77. CONCRETE DECK REPLACEMENT
• There may also be a need to improve or replace the rail
to bring it up to current standards, or it may be possible
to increase the roadway width when the deck is replaced.
• Deck replacement is usually considered a major event
that may trigger certain capacity and safety consideration.
• Bridge maintenance crews in some states also cast deck
panels in their shop during winter for use in future deck
replacements.
• Precast panels for a composite deck. This can be an
efficient way of replacing a concrete deck when
construction time and disruption to traffic is critical.
78. CONCRETE RAILING
• The need to repair or replace a concrete railing can be caused by:
• collision damage,
• deterioration such as cracks and spalls especially at metal railing connections
• corrosion of exposed electrical conduits at expansion joints.
79. CONCRETE RAILING
• CONCRETE RAIL
MAINTENANCE:
• Concrete rail is as susceptible to cracks
and spalls from salt damage as the deck. It
is important to protect the surface and seal
cracks. The same methods of crack sealing
can be used on the rail as on the deck.
Since the rail does not receive the same
traffic wear as the deck there are more
options for protective coatings.
80. CONCRETE RAILING
• CONCRETE RAIL REPAIR :
• For small areas of damage a patch may be
adequate.
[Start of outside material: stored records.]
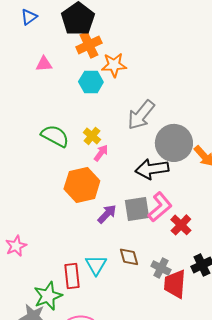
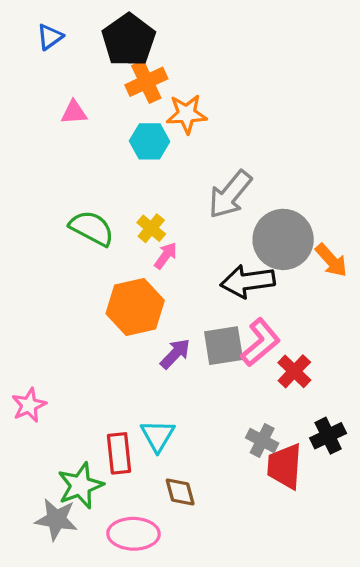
brown diamond: (129, 257) -> (180, 492), moved

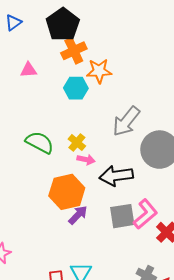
pink arrow: (166, 256) -> (86, 160), turned 66
black arrow: (248, 281) -> (116, 176), moved
purple arrow: (175, 354) -> (78, 215), moved

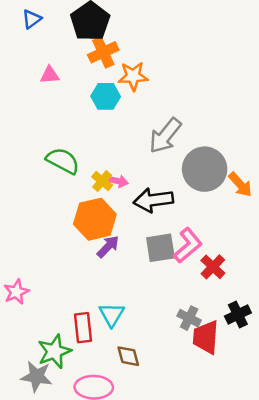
yellow cross: (77, 142) -> (102, 181), moved

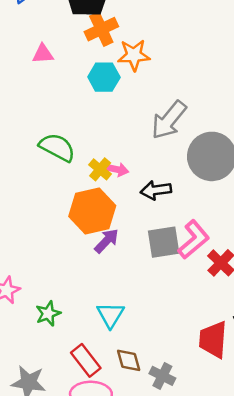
black arrow: (153, 200) -> (156, 190), size x0.7
gray cross: (189, 318) -> (162, 376), moved
red rectangle: (83, 328) -> (86, 360), moved, turned -32
green star: (54, 351) -> (48, 314), moved, size x0.7

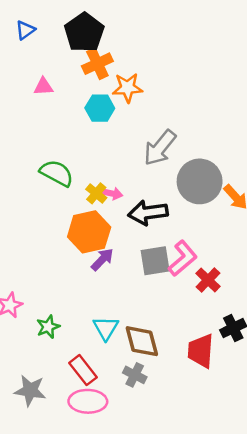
black arrow: (156, 190) -> (148, 213), size x1.4
brown diamond: (129, 360) -> (142, 341), moved, size x1.5
gray cross: (162, 376) -> (135, 375), moved

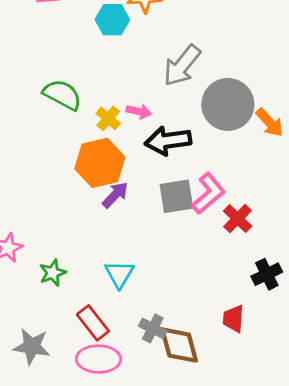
pink arrow: (112, 193) -> (139, 111), moved
brown diamond: (142, 341) -> (179, 345), moved
red trapezoid: (201, 351) -> (233, 319), moved, size x0.7

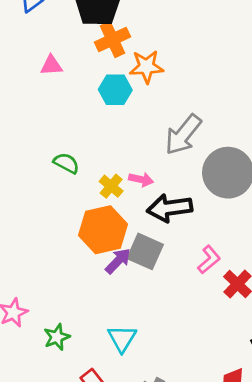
green semicircle: (62, 95) -> (66, 163), size x0.7
pink L-shape: (208, 193) -> (209, 260), size x0.7
gray square: (176, 196) -> (145, 251), moved, turned 33

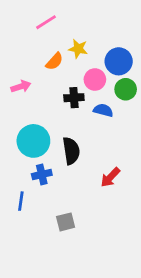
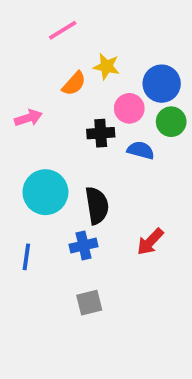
blue cross: (42, 174) -> (84, 245), moved
blue line: (21, 201) -> (26, 257), moved

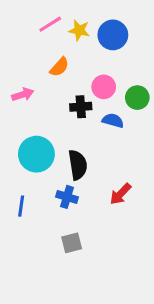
yellow star: (106, 66) -> (79, 30), moved
blue circle: (162, 84) -> (113, 35), moved
blue cross: (84, 245) -> (67, 197), turned 30

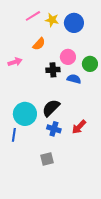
cyan circle: (36, 154) -> (25, 114), moved
black semicircle: (78, 165) -> (51, 108), turned -126
blue cross: (67, 197) -> (54, 129), moved

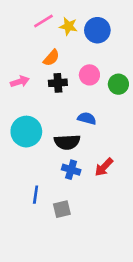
black cross: (53, 70) -> (58, 83), moved
blue semicircle: (74, 79) -> (87, 118), moved
black semicircle: (51, 108) -> (67, 142), turned -138
cyan circle: (25, 114) -> (26, 132), moved
blue line: (14, 135) -> (36, 195), moved

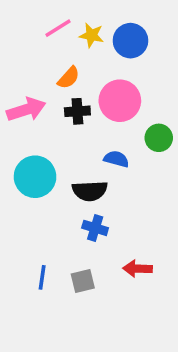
pink circle: (89, 75) -> (120, 101), size x1.5
pink arrow: (20, 82) -> (26, 110), size x1.5
green circle: (118, 84) -> (159, 138), moved
red arrow: (104, 167) -> (138, 269), moved, turned 48
blue line: (36, 195) -> (42, 277), moved

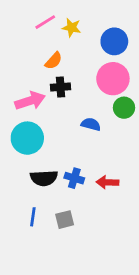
blue circle: (130, 41) -> (114, 41), moved
pink circle: (120, 101) -> (113, 79), moved
pink arrow: (26, 110) -> (30, 101), moved
black semicircle: (90, 191) -> (44, 178), moved
red arrow: (138, 269) -> (107, 182), moved

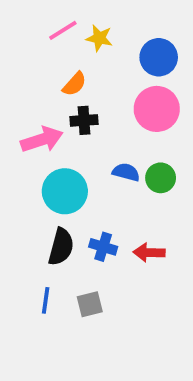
green circle: (124, 108) -> (161, 178), moved
cyan circle: (27, 138) -> (65, 191), moved
black semicircle: (44, 178) -> (61, 247), turned -72

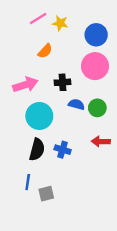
black cross: (84, 120) -> (63, 82), moved
red arrow: (149, 253) -> (101, 141), moved
gray square: (90, 304) -> (46, 194), moved

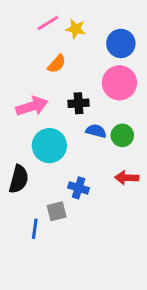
black semicircle: (37, 150) -> (19, 179), moved
gray square: (46, 194) -> (57, 211), moved

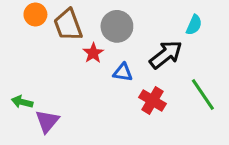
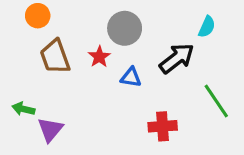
brown trapezoid: (68, 25) -> (55, 57), moved
red cross: (153, 100) -> (163, 126), moved, turned -35

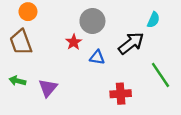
brown trapezoid: (55, 57) -> (21, 42), moved
purple triangle: (50, 129) -> (48, 88), moved

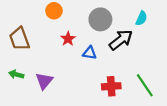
orange circle: (28, 12) -> (54, 11), moved
gray circle: (92, 21) -> (100, 19), moved
green line: (160, 75) -> (145, 85), moved

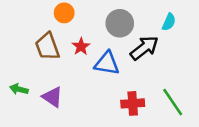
brown trapezoid: (19, 39) -> (47, 47), moved
blue triangle: (90, 53) -> (107, 63), size x1.5
purple triangle: (44, 81) -> (53, 97), turned -36

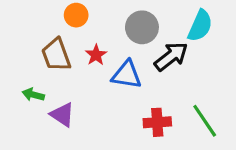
cyan semicircle: (169, 22) -> (200, 26), size x1.5
green arrow: (19, 89) -> (33, 95), moved

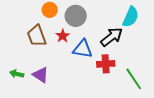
gray circle: (142, 27) -> (76, 16), moved
green arrow: (33, 95) -> (17, 74), moved
red cross: (157, 122) -> (106, 64), moved

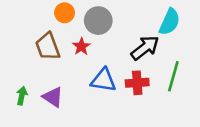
blue triangle: (83, 49) -> (103, 80), moved
green arrow: (17, 74) -> (22, 96), turned 88
green line: (134, 79) -> (173, 76), moved, turned 50

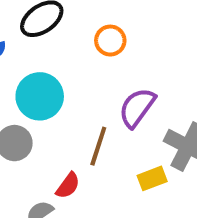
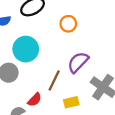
yellow rectangle: (152, 178) -> (71, 102), moved

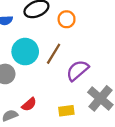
orange circle: (68, 24) -> (67, 19), moved
brown line: (54, 80) -> (54, 54), moved

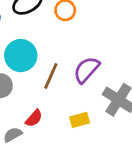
brown line: (54, 54) -> (51, 76), moved

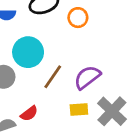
yellow rectangle: (80, 120) -> (79, 109), moved

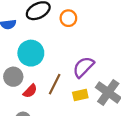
brown line: (53, 77) -> (55, 84), moved
red semicircle: (29, 113) -> (30, 91), moved

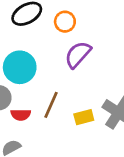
purple semicircle: (83, 67) -> (78, 55), moved
red semicircle: (30, 91) -> (21, 115), turned 48

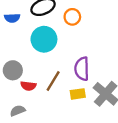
purple semicircle: (78, 55) -> (82, 69), moved, turned -50
cyan circle: (20, 67) -> (44, 39), moved

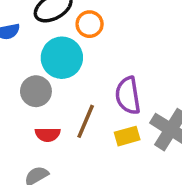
orange circle: (72, 17) -> (90, 24), moved
gray circle: (13, 70) -> (36, 91), moved

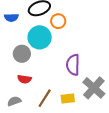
brown line: (86, 121) -> (45, 98), moved
yellow rectangle: (127, 136) -> (68, 98), moved

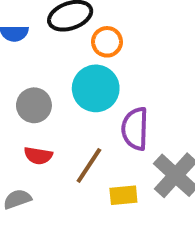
cyan circle: (40, 37) -> (96, 88), moved
brown line: (45, 98) -> (89, 165), moved

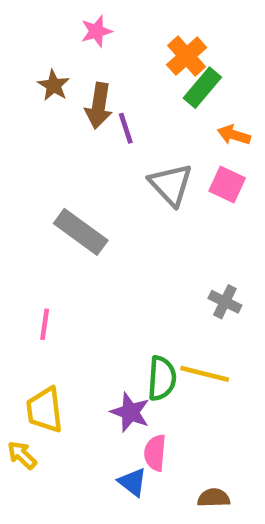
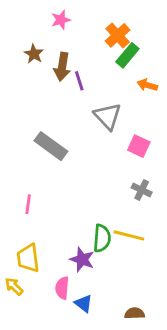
pink square: (227, 185) -> (139, 146), moved
pink semicircle: (155, 453) -> (62, 288), moved

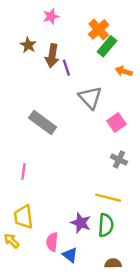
pink square: (139, 146) -> (117, 123), turned 30
green semicircle: (102, 238) -> (106, 225), moved
purple star: (82, 260) -> (81, 223), moved

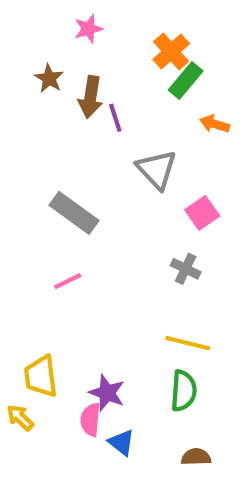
gray cross: (119, 160) -> (186, 269), moved
pink line: (23, 171) -> (68, 281), moved, turned 56
purple star: (81, 223) -> (107, 393), moved

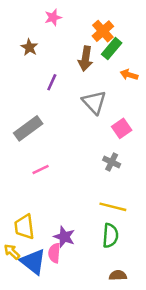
brown arrow: (90, 97) -> (85, 59), moved
purple line: (115, 118) -> (52, 82), moved, turned 42
gray rectangle: (74, 213) -> (28, 128), moved, turned -72
blue triangle: (122, 442) -> (33, 262), moved, size x1.6

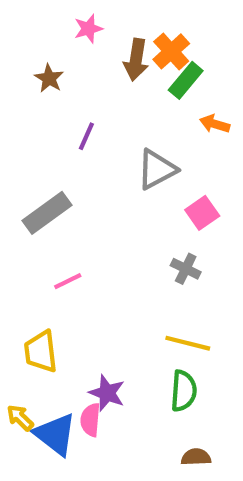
brown arrow: (85, 59) -> (136, 60), moved
gray triangle: (94, 102) -> (157, 169), turned 45
yellow trapezoid: (24, 227) -> (41, 352), moved

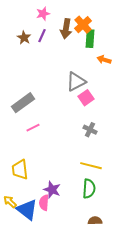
green rectangle: (186, 80) -> (90, 39), turned -36
purple line: (86, 136) -> (42, 36), moved
pink square: (202, 213) -> (86, 98), moved
pink line: (68, 281) -> (33, 128), moved

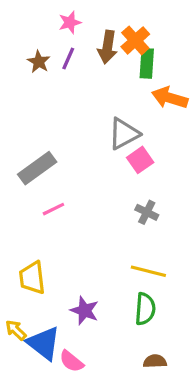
orange arrow: (104, 60) -> (170, 98), size x1.5
pink semicircle: (44, 203) -> (71, 361), moved, turned -56

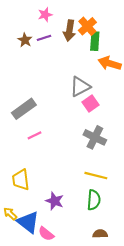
purple line: (68, 58) -> (44, 38), turned 48
gray cross: (147, 212) -> (95, 137), size x1.5

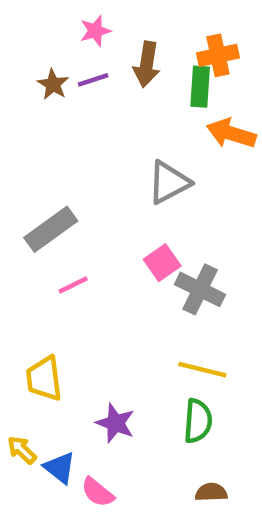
orange cross: (87, 26) -> (218, 55), moved, turned 30
pink square: (91, 104) -> (162, 263), moved
blue triangle: (28, 222) -> (60, 468), size x0.7

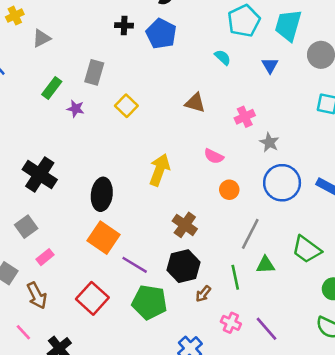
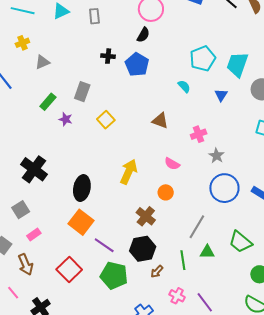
orange circle: (229, 190) -> (166, 192), moved

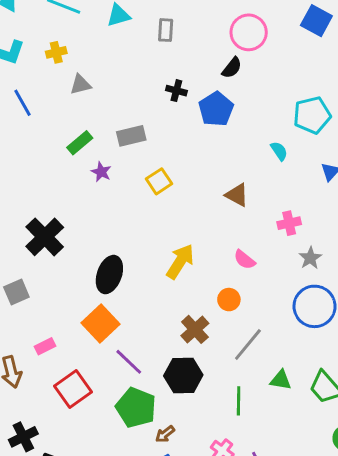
gray rectangle: (82, 92) -> (131, 136), turned 48
gray line: (197, 227) -> (248, 344), moved
pink rectangle: (34, 235) -> (45, 346), moved
green triangle: (207, 252) -> (281, 380), moved
brown arrow: (157, 272) -> (165, 434), moved

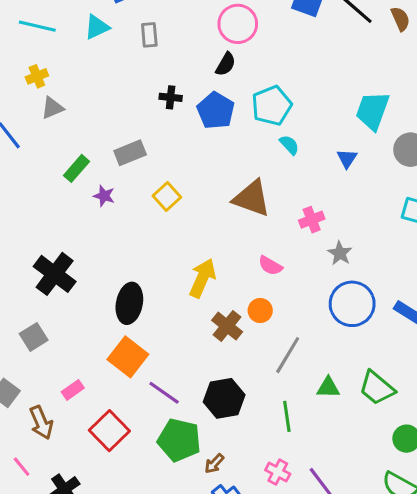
gray triangle: (80, 85) -> (52, 108), moved
cyan pentagon: (312, 115) -> (272, 106), moved
brown triangle: (237, 195) -> (252, 198), size x1.5
brown cross: (195, 329) -> (227, 326), moved

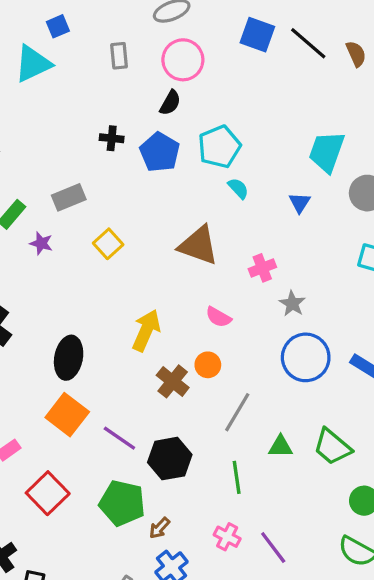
cyan triangle: (97, 27) -> (33, 64), size x1.4
gray rectangle: (149, 35) -> (119, 56), moved
purple line: (164, 393) -> (119, 438), moved

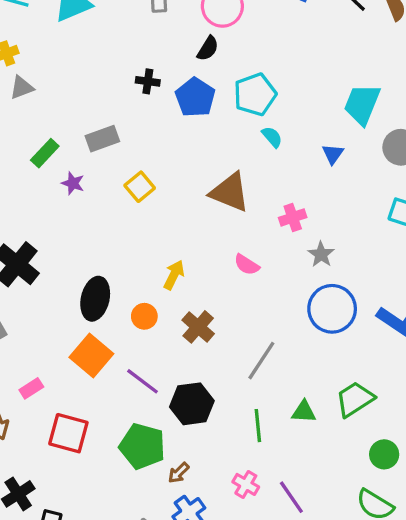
yellow arrow: (146, 330) -> (174, 275), size x0.7
orange circle: (208, 365) -> (144, 316), moved
green triangle: (281, 447) -> (304, 412), moved
green trapezoid: (332, 447) -> (355, 399), turned 105
red square: (48, 493) -> (68, 433), turned -33

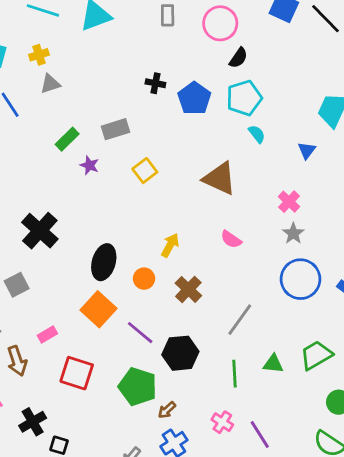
black semicircle: (208, 48) -> (238, 58), moved
pink cross: (293, 217) -> (289, 202), moved, turned -30

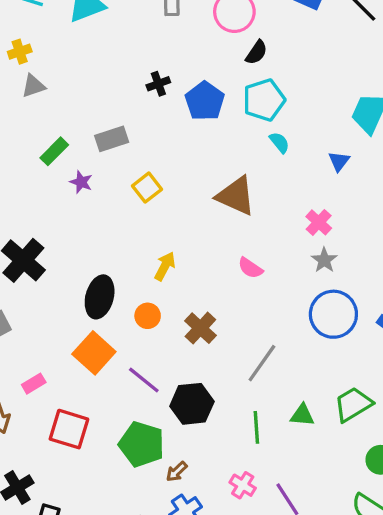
black cross: (155, 83) -> (158, 84), turned -30
yellow arrow: (170, 245) -> (165, 266), moved

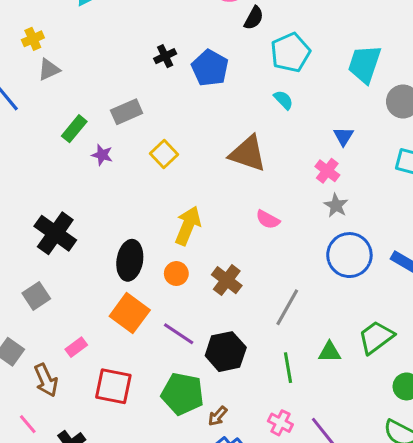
cyan pentagon: (264, 100) -> (290, 52), moved
blue triangle: (339, 161) -> (343, 136), moved
yellow arrow: (165, 266) -> (188, 226), size x1.4

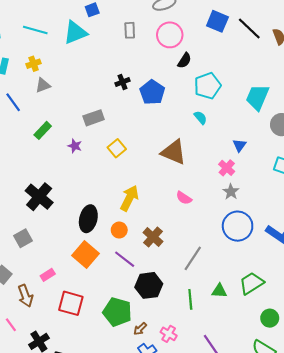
green rectangle: (74, 129) -> (43, 130), moved
purple line: (179, 334) -> (125, 259), moved
pink cross: (280, 423) -> (169, 334), moved

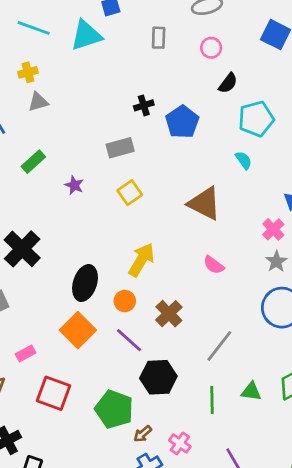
pink circle: (170, 35) -> (211, 48), size x0.6
gray rectangle: (94, 118) -> (120, 148), moved

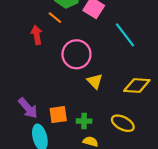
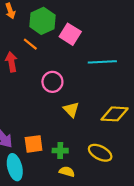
cyan line: (125, 35) -> (102, 62), turned -56
pink circle: (76, 54) -> (52, 82), size x0.7

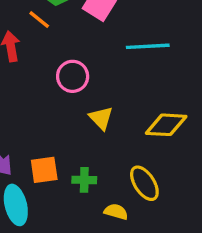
yellow ellipse: (100, 153) -> (144, 183), turned 30
yellow semicircle: (67, 172) -> (116, 212), moved

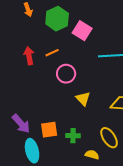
orange line: (39, 20) -> (52, 53), moved, turned -64

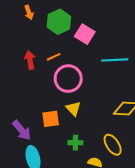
pink circle: (66, 74) -> (68, 79), size x1.4
yellow triangle: (83, 99) -> (73, 109), moved
orange square: (49, 130) -> (51, 119), moved

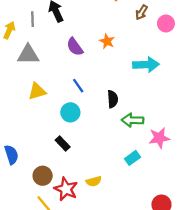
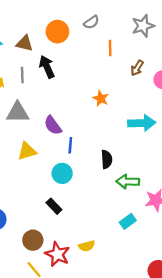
purple semicircle: (75, 47) -> (53, 125), moved
blue line: (78, 86) -> (70, 145), turned 40

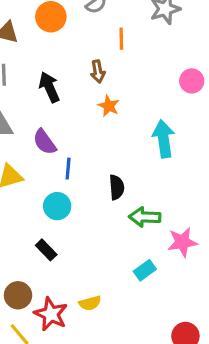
black arrow: (47, 67) -> (49, 87), moved
brown arrow: (137, 68) -> (98, 72), moved, turned -42
cyan arrow: (142, 123) -> (164, 139), turned -96

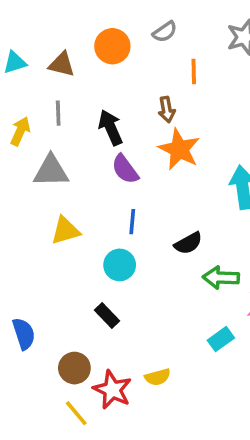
orange star: (109, 106) -> (179, 149), size x1.6
purple semicircle: (45, 142) -> (125, 169), moved
black semicircle: (117, 187) -> (188, 243), turned 65

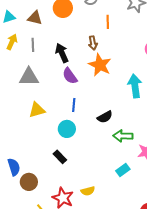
yellow arrow: (20, 131) -> (12, 42), moved
brown circle: (74, 368) -> (29, 182), moved

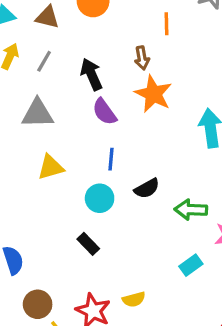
gray line: (33, 45) -> (44, 61), turned 32
black semicircle: (105, 117) -> (147, 188), moved
brown circle: (29, 182) -> (38, 304), moved

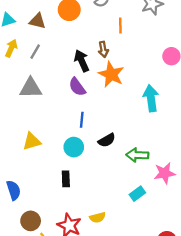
black arrow: (91, 74) -> (82, 61), moved
yellow triangle: (51, 167) -> (32, 141), moved
black rectangle: (88, 244) -> (66, 179), turned 42

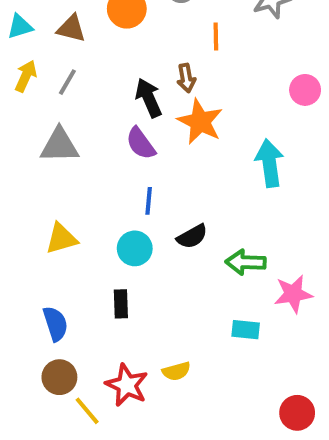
blue semicircle: (14, 190) -> (55, 324), moved
cyan rectangle: (137, 194) -> (246, 330), turned 42

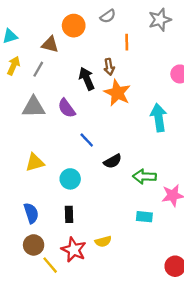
brown triangle: (71, 29) -> (50, 44), moved
purple semicircle: (141, 143) -> (67, 108), moved
blue line: (149, 201) -> (87, 140), turned -49
cyan circle: (135, 248) -> (70, 179), moved
black rectangle: (121, 304) -> (69, 214), moved

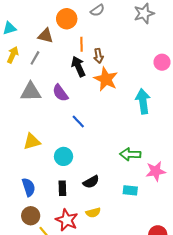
orange line: (127, 42) -> (82, 44), moved
black semicircle: (113, 161) -> (91, 182), moved

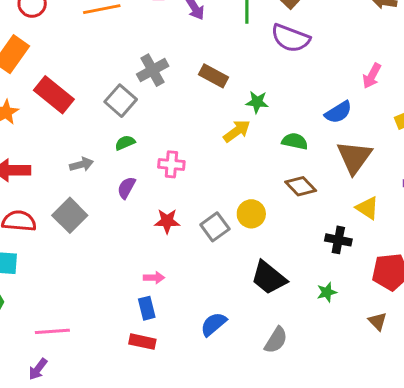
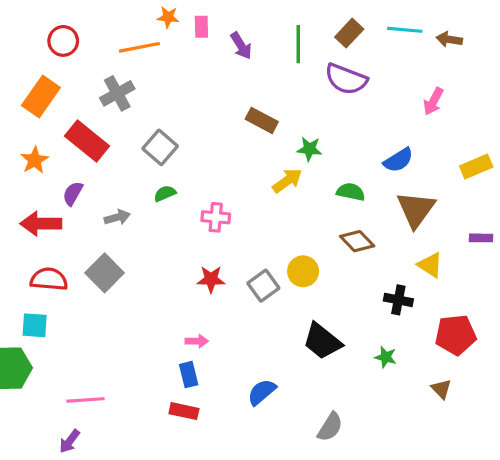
gray cross: (153, 70) -> (117, 93), moved
pink arrow: (372, 76) -> (433, 101), moved
purple semicircle: (126, 188) -> (73, 193), moved
green star: (327, 292) -> (386, 357), turned 30
gray semicircle: (276, 340) -> (330, 427), moved

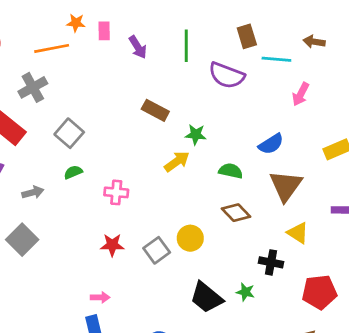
cyan line: (405, 30) -> (276, 59), moved
brown rectangle: (349, 33) -> (247, 36), moved, turned -60
green star: (386, 357) -> (245, 292), moved

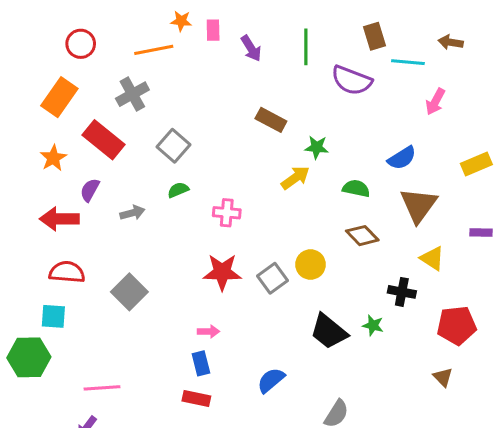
gray square: (22, 240) -> (129, 292), moved
red star: (112, 245) -> (222, 272), size x1.4

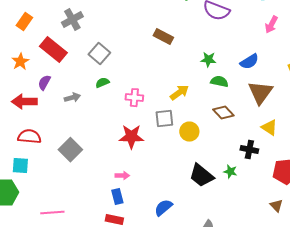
orange rectangle: (59, 97) -> (24, 22), size x0.7
green star: (317, 147) -> (208, 60), moved
yellow arrow: (295, 178) -> (179, 93), moved
gray square: (272, 278) -> (164, 119), moved, turned 30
If one or more sections of rail are
broken, the procedure for concrete rail repair
includes the following steps:-
• Assuming that the rail will be replaced which is a
decision that should be made by the bridge
engineer, the plans should be obtained for use in
constructing the new sections.
• Remove concrete in sections of rail to be replaced
using jackhammer and saw.
81. CONCRETE RAILING
• Straighten or position existing steel as needed for the replacement section.
• Splice and replace reinforcing steel as needed.
• Form new sections to conform to rail dimensions on plans.
• Place concrete
• Cure concrete for at least 72 hours.
• Finish surface with a rubbing stone to match existing rail and clean up the job site.
82. STRENGTHENING OF MAJOR
STRUCTURAL ELEMENTS
• Concrete jacketing :-
• Concrete jacketing is needed to
increase bearing load capacity of the
structural design or to restore
structural design integrity due to a
failure in structural member.
• This technique is used on vertical
surfaces such as columns of bridge
and other combinations such as beam
sides, bottoms of bridge
83. STRENGTHENING OF MAJOR
STRUCTURAL ELEMENTS
• FIBER REINFORCE POLYMER:-
• A Fiber Reinforced Polymer (FRP)
typically consists of high tensile
continuous fibers oriented in a desired
direction in a specialty resin matrix.
• FRP can enhance shear, flexural,
compression capacity and ductility of the
deficient member it is quick ,neat effective
technique to repair prestressed concrete.